WORK TO BE COMPLETED — Every entry below needs to be printed again exactly, with its pictures left out.

Data excerpts:
- Opening Delimiter -

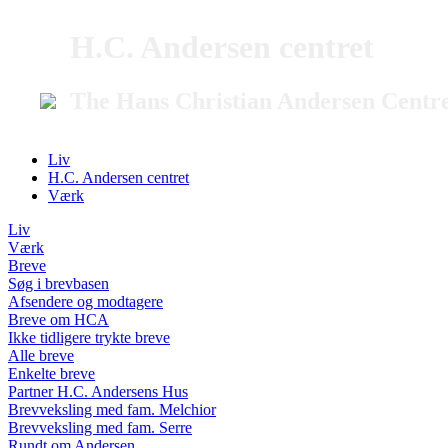
H.C. Andersen centret
The Hans Christian Andersen Centr
Liv
H.C. Andersen centret
Værk
Liv
Værk
Breve
Søg i brevbasen
Afsendere og modtagere
Breve om HCA
Ikke tidligere trykte breve
Alle breve
Enkelte breve
Partner H.C. Andersens Hus
Brevveksling med fam. Melchior
Brevveksling med fam. Serre
Rundt om Andersen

- Closing Delimiter -

RESULT FOR THIS TASK —
H.C. Andersen centret
The Hans Christian Andersen Centr
Liv
H.C. Andersen centret
Værk
Liv
Værk
Breve
Søg i brevbasen
Afsendere og modtagere
Breve om HCA
Ikke tidligere trykte breve
Alle breve
Enkelte breve
Partner H.C. Andersens Hus
Brevveksling med fam. Melchior
Brevveksling med fam. Serre
Rundt om Andersen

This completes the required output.